Just as a group called the "Justice for Victims of Police Killings Coalition" was holding its fifth Annual Commemorative Gathering & Vigil in Montreal, the Quebec police ethics commission withdrew charges against eight Quebec law enforcement officers involved in investigating the fatal shooting of 18-year old Fredy Villanueva. Villanueva died in August 2008 when two young police officers tried to break up an illegal dice game in a Montreal North park. According to police testimony, the officer that shot Villanueva and wounded two others—Officer Jean-Loup Lapointe—claimed the 18-year-old was trying to disarm him. Witnesses, however, say that the police were under no threat and that Lapointe fired on the group without warning.
Civil unrest over the botched police operation led to rioting in that part of the city. Eventually, Quebec court Judge André Perreault wrote in a report that Villanueva's death was a "result of a multitude of circumstances of human nature, which, if considered on its own, cannot logically justify this result." However, after finding "human error" in multiple aspects of the fatal events, Lapointe was cleared of any wrongdoing and has since become a member of the SWAT team.
A recent ethics committee decision, made public on October 28, stated that the newly appointed police ethics commissioner had concluded—after reviewing the case—that it would be "impossible to meet the burden of proof, that is to present clear and convicting evidence that each officer summoned had committed a fault in accordance to each charge."
The officers—six SPVM and two provincial Sûreté du Québec officers—were summoned in July 2013 in regards to two counts of derogatory acts that ran afoul of the police's code of conduct.

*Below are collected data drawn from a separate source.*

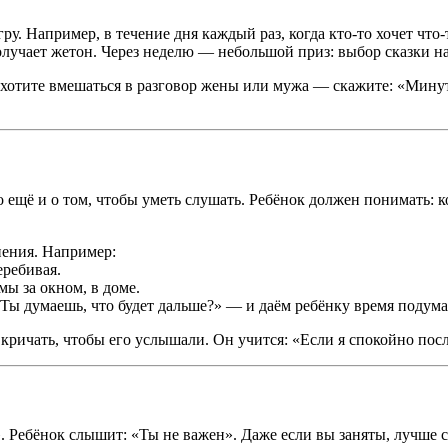
у. Например, в течение дня каждый раз, когда кто-то хочет что-
учает жетон. Через неделю — небольшой приз: выбор сказки на
хотите вмешаться в разговор жены или мужа — скажите: «Минутку
 ещё и о том, чтобы уметь слушать. Ребёнок должен понимать: к
нения. Например:
еребивая.
ы за окном, в доме.
ы думаешь, что будет дальше?» — и даём ребёнку время подумат
 кричать, чтобы его услышали. Он учится: «Если я спокойно пос
. Ребёнок слышит: «Ты не важен». Даже если вы заняты, лучше с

Jean-Loup Lapointe and Stéphanie Pilotte, who were involved in the Villanueva shooting, were not separated nor interrogated by investigators right away. The SQ investigators instead headed to the hospital to question civilians involved in the incident—including two who had also been hit by police bullets, but survived.
The coroner's report into the death of Villanueva, released in December 2013 after years of police obstruction to the public inquiry, stated that "inequities in the treatment of the key actors in the process and the failure to comply with procedures designed to insure equal treatment" had been "obstacles to finding the truth" in the Villanueva case.
Coroner André Perreault's report listed over a dozen irregularities in the procedure, including the fact that Lapointe's partner, Stéphanie Pilotte, only signed her report on August 15 and that Lapointe himself didn't file his own report—which was not submitted on the proper form and was neither verified nor dated—until September 4. Both officers filed their reports after having consulted with their attorney.
Having a lawyer vet police reports "provide police with impunity from the laws that govern the rest of us and leave families and communities to struggle with the violent deaths of their loved ones while police killers walk free—protected by the blue shield and an unjust legal system," the Coalition Justice For Levi Schaeffer argued in a landmark Supreme Court case that they won on Thursday December 19, 2013.
The outcome of the Villanueva case won't help make the police force more accountable for its actions nor will it help the public feel protected against police violence or abuse. In that sense, it is symptomatic of police systemic impunity: Lapointe and Pilotte have never been penalized for their conduct and for their lack of a proper investigation into the matter—and now the officers involved in botching the investigation are cleared of any wrongdoing.
It remains to be seen whether the long overdue independent investigation bureau, expected to be implemented in 2015, will bring any more accountability. Even so, the proposed bureau will far from meet demands from groups such as the Coalition Against Repression and Police Abuse who ask that "the people be given the power to lay criminal charges against police officers who take lives or cause severe bodily injuries."
One thing is for sure, with 2009 statistics reporting less than 10 percent of complaints leading to investigations and over half of the investigations being closed right after the preliminary evaluation step, it doesn't seem that the police ethics commission is going to right the wrongs any time soon.
VICE contacted the ethics commission, the SPVM, and the fraternité des policier et policières de Montréal for comments. In their reply, the SPVM referred VICE to the ethics commission for comment. We did not get any other response before filing.